10|Petaka!

151 24 37
                                    

Sore itu matahari bersinar memantulkan cahaya jingga. Mahen sempat menikmatinya sejenak, di parkiran saat hendak bertandang pulang setelah latihan basket.

Mahen itu bukan anak pecinta senja. Tapi, sore itu.... Rasanya dia  benar-benar mengakui bahwa langit sore itu berhasil memikat perhatiannya.

Dibalik tenangnya memandang jingga di atasnya, diam-diam otaknya berkelana memikirkan cara menyampaikan pada Ayah perihal pertandingan esok yang tadi sempat di bahas oleh ketua team basketnya. Bukan hal yang berlebihan jika Mahen berpikir tentang hal itu, sebab bukan pertama kalinya juga Mshen mengundang Ayah untuk bisa menyaksikan dia bertanding dan menunjukkan kelebihannya. Tapi, sampai sejauh ini, Ayah selalu mangkir dengan berbagai alasan, atau paling besar Ayah berusaha, dia hanya bisa datang saat Mahen sudah selesai bertanding.
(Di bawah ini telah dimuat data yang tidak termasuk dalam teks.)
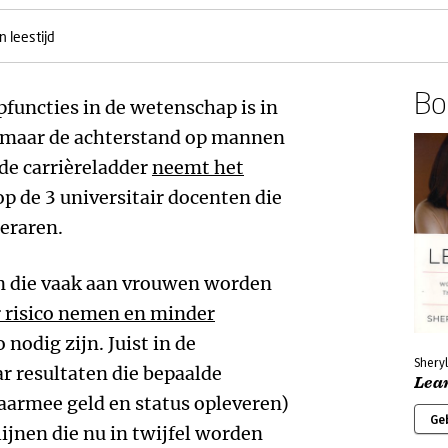
 leestijd
Boe
functies in de wetenschap is in
, maar de achterstand op mannen
p de carrièreladder
neemt het
 op de 3 universitair docenten die
leraren.
ten die vaak aan vrouwen worden
 risico nemen en minder
nodig zijn. Juist in de
Shery
r resultaten die bepaalde
Lea
aarmee geld en status opleveren)
Ge
ijnen die nu in twijfel worden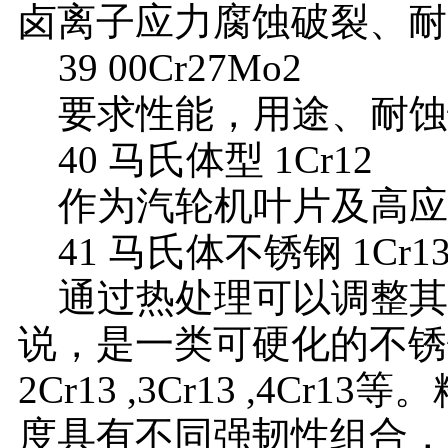
卤离子应力腐蚀破裂、耐
39 00Cr27Mo2
要求性能，用途、耐蚀性和
40 马氏体型 1Cr12
作为汽轮机叶片及高应
41 马氏体不锈钢 1Cr1
通过热处理可以调整其
说，是一类可硬化的不锈钢
2Cr13 ,3Cr13 ,4
度具有不同强韧性组合，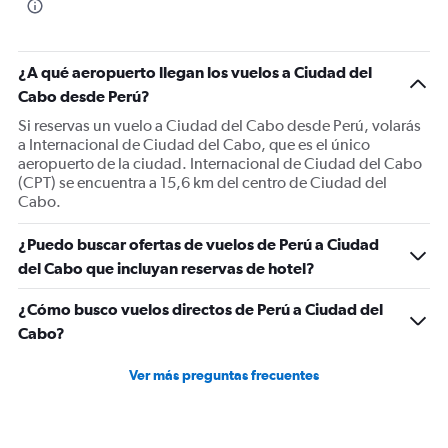
¿A qué aeropuerto llegan los vuelos a Ciudad del
Cabo desde Perú?
Si reservas un vuelo a Ciudad del Cabo desde Perú, volarás
a Internacional de Ciudad del Cabo, que es el único
aeropuerto de la ciudad. Internacional de Ciudad del Cabo
(CPT) se encuentra a 15,6 km del centro de Ciudad del
Cabo.
¿Puedo buscar ofertas de vuelos de Perú a Ciudad
del Cabo que incluyan reservas de hotel?
¿Cómo busco vuelos directos de Perú a Ciudad del
Cabo?
Ver más preguntas frecuentes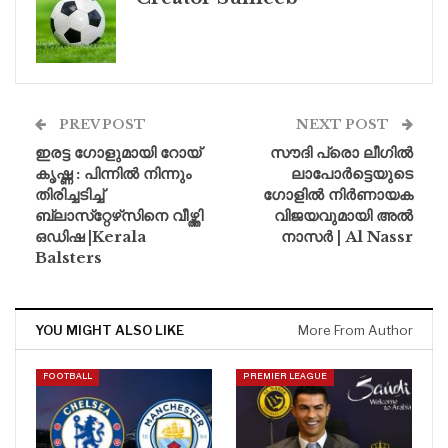
PREV POST
NEXT POST
ഇരട്ട ഗോളുമായി റോയ്
സൗദി പ്രൊ ലീഗിൽ
കൃഷ്ണ : പിന്നിൽ നിന്നും
ലാപോർട്ടെയുടെ
തിരിച്ചടിച്ച്
ഗോളിൽ നിർണായക
ബ്ലാസ്‌റ്റേഴ്‌സിനെ വീഴ്ത്തി
വിജയവുമായി അൽ
ഒഡിഷ |Kerala
നാസർ | Al Nassr
Balsters
YOU MIGHT ALSO LIKE
More From Author
FOOTBALL
PREMIER LEAGUE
Untuk kali ini, Mahen tak ingin kecewa kesekian kalinya.

"Hen! " Seseorang tiba-tiba menarik kesadaran Mahen.

Sedikit terkejut, Mahen menoleh dan mendapati Rafli— ketua team basketnya, sudah berdiri di belakangnya.

"Eh! Gimana, Raf? "

"Ini! Gue tadi pinjem charger, kan? Lupa lo? " Rafli menyerahkan charger Mahen yang terlupakan.

"Iya lupa gue, " Mahen menerimanya.

"Thanks ya!"

"Yoi? " Mahen menaikkan kedua alisnya.

Tiba-tiba, Rafli menepuk bahunya.

"Istirahat! Besok kita harus tampil maksimal. Karena kita ini dapetin tiket buat lolos seleksi pertandingan ini tuh susah banget! Untungnya kita bisa menang pertandingan kemaren. Jadi kita dipilih buat wakilin daerah ini untuk pertandingan  ini. Pertandingan ini bakal bawa kita ke putaran perempat final. Jadi, kita harus tampil maksimal."

Mahen pun tersenyum, sikap Rafli yang berbeda dari biasanya membuat Mahen pun ikut serius menanggapi.

" Iya, Pak Ketu! "

"Ya udah hati-hati! Ajak keluarga lo buat kasih dukungan! Ajak orang spesial juga boleh! Biar gue ngga terus- terusan liat lo sendirian terus," kekeh Rafli.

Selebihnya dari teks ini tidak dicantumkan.